Unknowingly to them both, the young, generous, devoted, lover-husband, to whom even now she sometimes threw a retrospective, kindly thought, had done her an irreparable injury. He had opened to her the gates of a material paradise—the kind of paradise in which a young woman enjoys a constant flow of ready money. Though she was quite unaware of it, it was those fifteen weeks spent on the Riviera, for the most part at Monte Carlo, which had gradually caused Enid to argue herself into the belief that she was justified in doing anything—anything which might contribute to the renewal of that delicious kind of existence—the only life, from her point of view, worth living.
Her first husband's death in a motor accident had left her practically penniless, as well as frightened and bewildered, and so she had committed the mistake of marrying, almost at once, clever, saturnine Colonel Crofton, a man over thirty years older than herself.

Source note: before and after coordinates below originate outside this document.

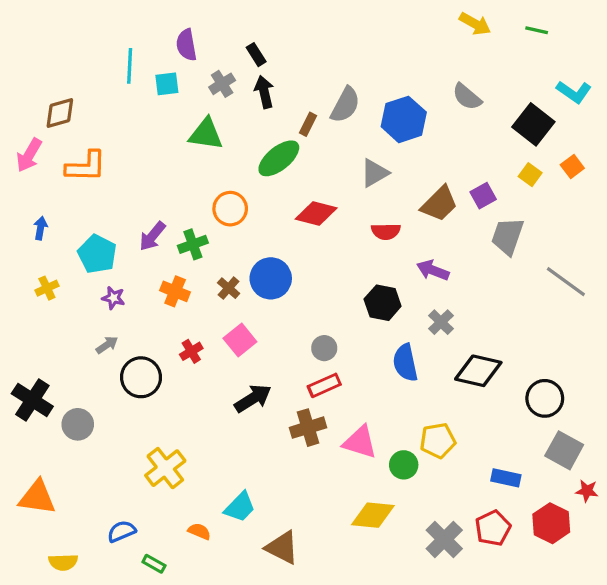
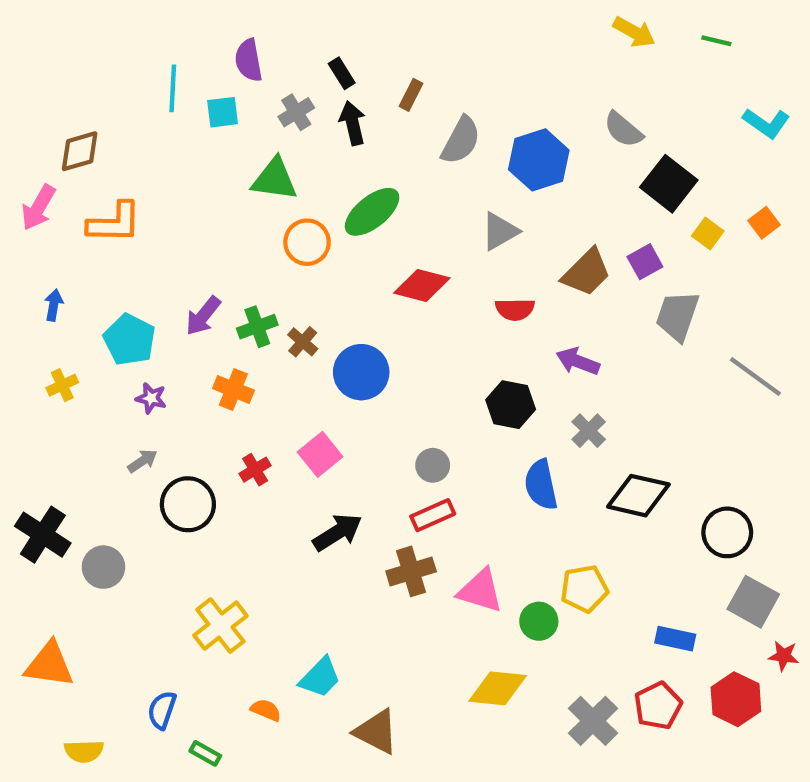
brown rectangle: (308, 124) -> (411, 95), moved
black square: (533, 124) -> (669, 184), moved
orange circle: (230, 209) -> (307, 242), moved
brown cross: (229, 288) -> (303, 342), moved
blue semicircle: (122, 531) -> (162, 710), turned -48

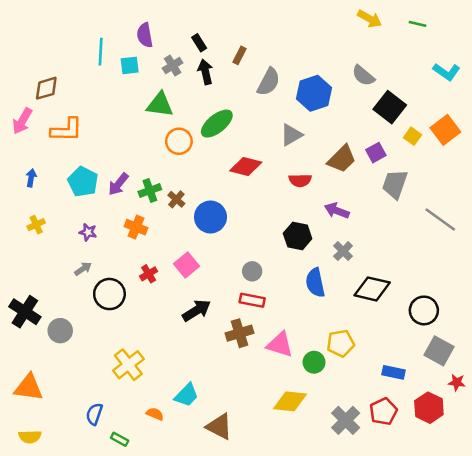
orange square: (764, 223) -> (445, 130), size x1.6
cyan pentagon: (129, 340) -> (83, 182), moved
red rectangle: (433, 515) -> (252, 300), turned 35
yellow semicircle: (84, 751) -> (30, 437), moved

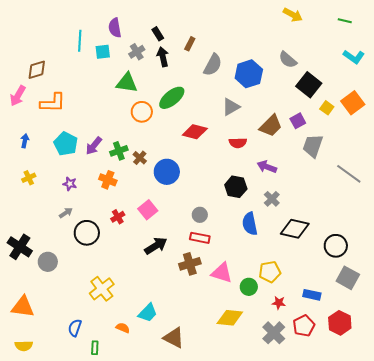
green line: (418, 24) -> (345, 21), moved
red star: (457, 382) -> (279, 303), moved
green rectangle: (120, 439) -> (95, 348), turned 64

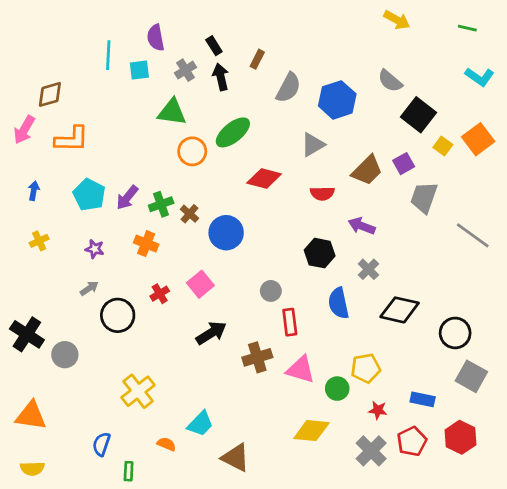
red rectangle: (200, 238) -> (290, 322), moved, turned 72

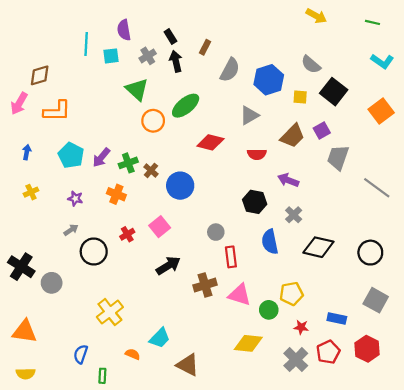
green triangle: (172, 112) -> (137, 89), turned 35
yellow square: (443, 146) -> (300, 97), moved, turned -32
black circle: (455, 333) -> (370, 253), moved

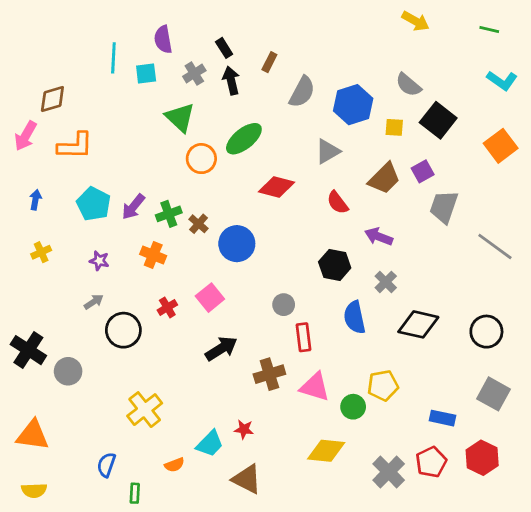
red semicircle: (257, 154) -> (338, 203), turned 54
red star: (301, 327) -> (244, 429), moved
orange semicircle: (133, 354) -> (174, 465), turned 136

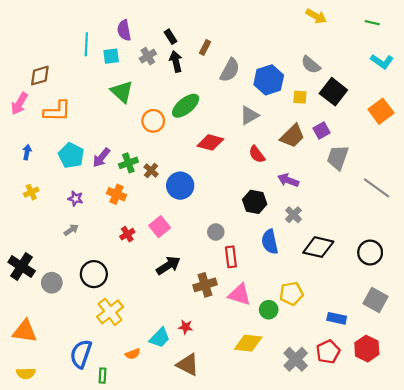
green triangle: (180, 117) -> (122, 92), moved
black circle: (123, 330) -> (94, 274), moved
blue semicircle: (106, 465) -> (81, 354), size x1.5

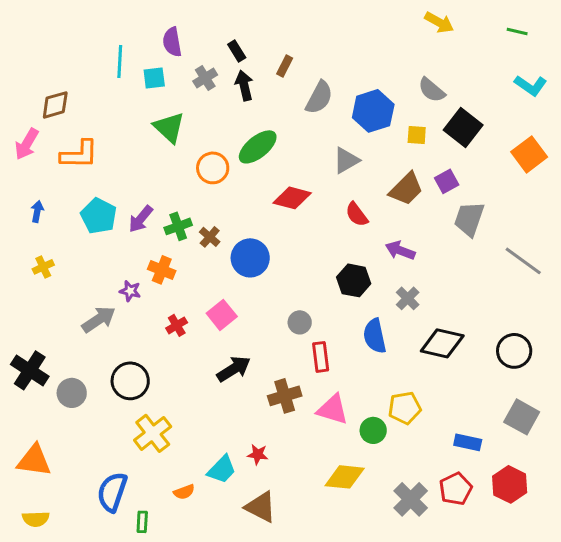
purple star: (76, 199) -> (130, 291), moved
gray arrow: (71, 230) -> (99, 319), size x1.6

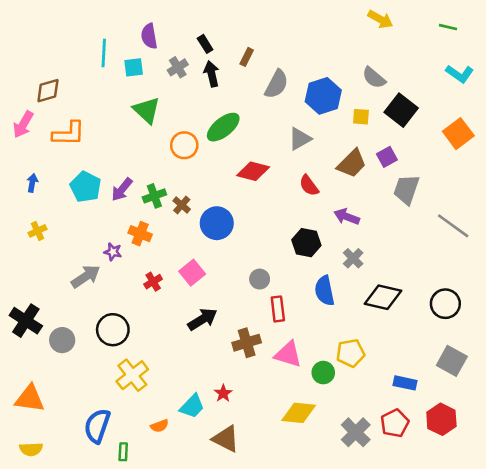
red star: (258, 454) -> (223, 393), turned 30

His mad passion had died down like a straw-fed flame, and when there had come, like a bolt from their already grey sky, the outbreak of War, it had been a godsend to them both.
Colonel Crofton had at once stepped into what had seemed to them both a good income, with all sorts of delightful extras, and allowances, attached to it. And while he was in France, at the back of the Front, absorbed in his job, though resentful of the fact that he was not in the trenches, Enid had shared a small flat in London with another young and lonely wife. The two had enjoyed every moment of war-time London, dancing, flirting, taking part, by way of doing their bit, in every form of the lighter kind of war charities, their ideal existence only broken by the occasional boredom of having to entertain their respective husbands when the latter were home on leave.